SNOOPI: Supercharged One-step Diffusion Distillation with Proper Guidance

Recent approaches have yielded promising results in distilling multi-step text-to-image diffusion models into one-step ones. The state-of-the-art efficient distillation technique, i.e., SwiftBrushv2 (SBv2), even surpasses the teacher model's performance with limited resources. However, our study reveals its instability when handling different diffusion model backbones due to using a fixed guidance scale within the Variational Score Distillation (VSD) loss. Another weakness of the existing one-step diffusion models is the missing support for negative prompt guidance, which is crucial in practical image generation. This paper presents SNOOPI, a novel framework designed to address these limitations by enhancing the guidance in one-step diffusion models during both training and inference. First, we effectively enhance training stability through Proper Guidance-SwiftBrush (PG-SB), which employs a random-scale classifier-free guidance approach. By varying the guidance scale of both teacher models, we broaden their output distributions, resulting in a more robust VSD loss that enables SB to perform effectively across diverse backbones while maintaining competitive performance. Second, we propose a training-free method called Negative-Away Steer Attention (NASA), which integrates negative prompts into one-step diffusion models via cross-attention to suppress undesired elements in generated images. Our experimental results show that our proposed methods significantly improve baseline models across various metrics. Remarkably, we achieve an HPSv2 score of 31.08, setting a new state-of-the-art benchmark for one-step diffusion models.
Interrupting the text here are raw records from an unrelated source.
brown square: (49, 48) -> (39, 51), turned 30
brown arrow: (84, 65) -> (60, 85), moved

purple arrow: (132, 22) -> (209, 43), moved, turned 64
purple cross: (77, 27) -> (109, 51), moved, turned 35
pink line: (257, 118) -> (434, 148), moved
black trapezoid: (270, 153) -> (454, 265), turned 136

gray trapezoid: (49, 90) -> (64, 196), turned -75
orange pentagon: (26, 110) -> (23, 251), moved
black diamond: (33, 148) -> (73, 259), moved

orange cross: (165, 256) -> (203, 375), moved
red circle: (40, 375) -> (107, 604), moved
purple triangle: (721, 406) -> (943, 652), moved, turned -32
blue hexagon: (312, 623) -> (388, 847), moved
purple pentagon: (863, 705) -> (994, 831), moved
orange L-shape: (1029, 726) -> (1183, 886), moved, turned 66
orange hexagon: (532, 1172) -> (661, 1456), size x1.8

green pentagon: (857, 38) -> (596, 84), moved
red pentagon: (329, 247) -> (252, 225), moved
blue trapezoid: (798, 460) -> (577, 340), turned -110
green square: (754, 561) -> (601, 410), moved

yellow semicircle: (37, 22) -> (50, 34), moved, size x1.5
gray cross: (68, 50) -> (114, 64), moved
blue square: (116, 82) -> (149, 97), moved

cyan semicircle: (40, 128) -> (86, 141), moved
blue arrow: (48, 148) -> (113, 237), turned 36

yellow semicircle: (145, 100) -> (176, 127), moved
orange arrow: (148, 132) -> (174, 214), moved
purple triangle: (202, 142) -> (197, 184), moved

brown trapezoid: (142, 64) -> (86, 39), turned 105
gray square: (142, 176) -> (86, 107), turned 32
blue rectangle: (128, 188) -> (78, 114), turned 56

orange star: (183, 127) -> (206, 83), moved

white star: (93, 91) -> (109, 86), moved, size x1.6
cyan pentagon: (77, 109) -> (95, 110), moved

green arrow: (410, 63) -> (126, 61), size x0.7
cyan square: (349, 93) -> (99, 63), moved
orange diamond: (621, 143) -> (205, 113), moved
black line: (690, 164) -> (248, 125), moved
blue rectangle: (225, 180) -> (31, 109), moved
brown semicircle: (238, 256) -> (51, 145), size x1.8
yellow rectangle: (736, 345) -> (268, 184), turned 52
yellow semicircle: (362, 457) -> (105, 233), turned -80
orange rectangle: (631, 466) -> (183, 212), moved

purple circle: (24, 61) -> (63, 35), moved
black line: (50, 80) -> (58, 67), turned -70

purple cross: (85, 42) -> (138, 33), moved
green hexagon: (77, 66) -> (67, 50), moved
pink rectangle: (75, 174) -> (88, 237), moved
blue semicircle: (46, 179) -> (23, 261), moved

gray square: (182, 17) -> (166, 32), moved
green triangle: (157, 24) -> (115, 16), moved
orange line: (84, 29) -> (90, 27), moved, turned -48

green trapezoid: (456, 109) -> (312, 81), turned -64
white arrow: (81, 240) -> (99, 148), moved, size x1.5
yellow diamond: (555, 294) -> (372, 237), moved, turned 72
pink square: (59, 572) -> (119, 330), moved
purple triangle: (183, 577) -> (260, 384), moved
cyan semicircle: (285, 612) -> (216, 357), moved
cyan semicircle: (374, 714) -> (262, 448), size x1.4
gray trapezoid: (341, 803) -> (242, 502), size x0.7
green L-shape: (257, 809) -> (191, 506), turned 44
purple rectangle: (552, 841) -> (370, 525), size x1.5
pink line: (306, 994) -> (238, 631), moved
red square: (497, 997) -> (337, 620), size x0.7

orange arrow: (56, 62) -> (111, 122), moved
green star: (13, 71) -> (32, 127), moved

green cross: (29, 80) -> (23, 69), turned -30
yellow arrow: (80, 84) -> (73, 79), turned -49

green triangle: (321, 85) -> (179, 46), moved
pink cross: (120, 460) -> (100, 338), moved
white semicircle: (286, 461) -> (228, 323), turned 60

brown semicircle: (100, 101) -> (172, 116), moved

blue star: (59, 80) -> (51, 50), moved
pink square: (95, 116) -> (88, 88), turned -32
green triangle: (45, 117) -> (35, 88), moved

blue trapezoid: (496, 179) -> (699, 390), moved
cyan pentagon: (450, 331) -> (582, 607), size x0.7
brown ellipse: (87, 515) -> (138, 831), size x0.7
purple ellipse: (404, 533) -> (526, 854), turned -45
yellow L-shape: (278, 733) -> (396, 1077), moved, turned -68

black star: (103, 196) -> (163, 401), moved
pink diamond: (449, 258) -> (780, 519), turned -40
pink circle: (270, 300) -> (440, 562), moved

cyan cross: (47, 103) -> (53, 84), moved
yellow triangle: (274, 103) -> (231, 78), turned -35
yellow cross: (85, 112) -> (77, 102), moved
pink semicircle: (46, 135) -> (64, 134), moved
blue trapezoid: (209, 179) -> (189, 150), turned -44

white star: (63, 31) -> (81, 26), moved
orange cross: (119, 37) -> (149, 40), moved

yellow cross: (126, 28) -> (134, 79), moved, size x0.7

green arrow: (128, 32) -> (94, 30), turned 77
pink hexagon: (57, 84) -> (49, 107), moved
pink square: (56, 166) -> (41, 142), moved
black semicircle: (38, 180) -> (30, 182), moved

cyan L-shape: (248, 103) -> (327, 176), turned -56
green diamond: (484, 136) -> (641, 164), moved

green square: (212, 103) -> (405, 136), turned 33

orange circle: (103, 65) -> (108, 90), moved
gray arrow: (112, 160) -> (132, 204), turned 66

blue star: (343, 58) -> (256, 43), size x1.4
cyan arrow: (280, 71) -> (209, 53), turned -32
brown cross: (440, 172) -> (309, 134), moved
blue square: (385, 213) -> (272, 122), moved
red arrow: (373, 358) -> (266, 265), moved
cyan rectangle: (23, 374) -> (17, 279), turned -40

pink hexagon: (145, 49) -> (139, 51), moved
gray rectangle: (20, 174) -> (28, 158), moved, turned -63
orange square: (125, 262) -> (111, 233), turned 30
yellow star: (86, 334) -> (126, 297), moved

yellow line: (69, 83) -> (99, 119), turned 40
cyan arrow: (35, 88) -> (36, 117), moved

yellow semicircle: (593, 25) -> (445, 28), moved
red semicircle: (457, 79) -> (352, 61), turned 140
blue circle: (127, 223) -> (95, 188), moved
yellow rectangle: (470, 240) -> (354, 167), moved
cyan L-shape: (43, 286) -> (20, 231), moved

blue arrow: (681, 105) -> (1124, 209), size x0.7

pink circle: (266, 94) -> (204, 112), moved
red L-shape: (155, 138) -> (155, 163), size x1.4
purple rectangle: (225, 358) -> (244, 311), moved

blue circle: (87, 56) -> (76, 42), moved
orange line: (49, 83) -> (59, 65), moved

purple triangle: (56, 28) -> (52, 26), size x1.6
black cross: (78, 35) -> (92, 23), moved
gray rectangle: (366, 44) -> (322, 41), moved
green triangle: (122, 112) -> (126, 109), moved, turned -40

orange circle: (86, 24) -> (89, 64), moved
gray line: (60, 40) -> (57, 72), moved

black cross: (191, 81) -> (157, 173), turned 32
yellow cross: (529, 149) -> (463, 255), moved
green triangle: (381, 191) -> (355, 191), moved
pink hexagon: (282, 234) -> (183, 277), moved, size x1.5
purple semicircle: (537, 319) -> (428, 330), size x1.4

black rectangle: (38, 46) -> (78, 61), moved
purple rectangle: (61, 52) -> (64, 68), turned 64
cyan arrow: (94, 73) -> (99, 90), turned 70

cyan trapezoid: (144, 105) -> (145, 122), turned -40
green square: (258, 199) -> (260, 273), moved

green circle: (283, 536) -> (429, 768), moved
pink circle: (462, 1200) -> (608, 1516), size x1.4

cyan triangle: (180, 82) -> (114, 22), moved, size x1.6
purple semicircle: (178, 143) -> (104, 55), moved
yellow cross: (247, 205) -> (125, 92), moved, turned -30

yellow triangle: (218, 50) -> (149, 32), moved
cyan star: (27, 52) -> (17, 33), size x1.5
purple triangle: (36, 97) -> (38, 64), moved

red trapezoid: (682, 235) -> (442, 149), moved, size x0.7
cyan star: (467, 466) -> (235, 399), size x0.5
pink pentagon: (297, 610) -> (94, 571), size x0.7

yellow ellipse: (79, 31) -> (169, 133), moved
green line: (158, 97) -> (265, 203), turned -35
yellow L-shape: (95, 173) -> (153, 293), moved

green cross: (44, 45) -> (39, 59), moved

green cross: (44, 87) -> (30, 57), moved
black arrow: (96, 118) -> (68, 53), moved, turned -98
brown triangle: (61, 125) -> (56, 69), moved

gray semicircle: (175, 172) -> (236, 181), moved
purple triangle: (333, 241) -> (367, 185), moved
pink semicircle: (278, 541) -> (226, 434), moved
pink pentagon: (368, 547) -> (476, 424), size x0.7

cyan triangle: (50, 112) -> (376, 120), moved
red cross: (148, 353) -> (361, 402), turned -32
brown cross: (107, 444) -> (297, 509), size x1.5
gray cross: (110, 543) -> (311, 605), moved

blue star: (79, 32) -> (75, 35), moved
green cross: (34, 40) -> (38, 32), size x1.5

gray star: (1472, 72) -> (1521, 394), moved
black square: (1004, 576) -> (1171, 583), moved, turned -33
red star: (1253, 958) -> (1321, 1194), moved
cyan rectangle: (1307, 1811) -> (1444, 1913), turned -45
翻译：近期研究在多步文本到图像扩散模型蒸馏为一步模型方面取得了显著进展。当前最高效的蒸馏技术——SwiftBrushv2（SBv2）甚至在有限资源下超越了教师模型的性能。然而，本研究发现，由于在变分分数蒸馏（VSD）损失中使用了固定引导尺度，该方法在处理不同扩散模型骨干时存在不稳定性。现有一步扩散模型的另一缺陷是缺乏对负向提示引导的支持，而这在实际图像生成中至关重要。本文提出SNOOPI这一新型框架，旨在通过增强训练与推理阶段的一步扩散模型引导机制来解决上述局限。首先，我们通过采用随机尺度分类器无引导方法的恰当引导SwiftBrush（PG-SB）有效提升了训练稳定性。通过动态调整教师模型的引导尺度，我们拓宽了其输出分布，从而获得更稳健的VSD损失，使SB能够在多样化骨干网络中保持优异性能。其次，我们提出一种无需训练的负向远离注意力引导（NASA）方法，通过交叉注意力机制将负向提示整合到一步扩散模型中，以抑制生成图像中的非期望元素。实验结果表明，所提方法在多项指标上显著提升了基线模型性能。值得注意的是，我们实现了31.08的HPSv2分数，为一步扩散模型确立了新的性能标杆。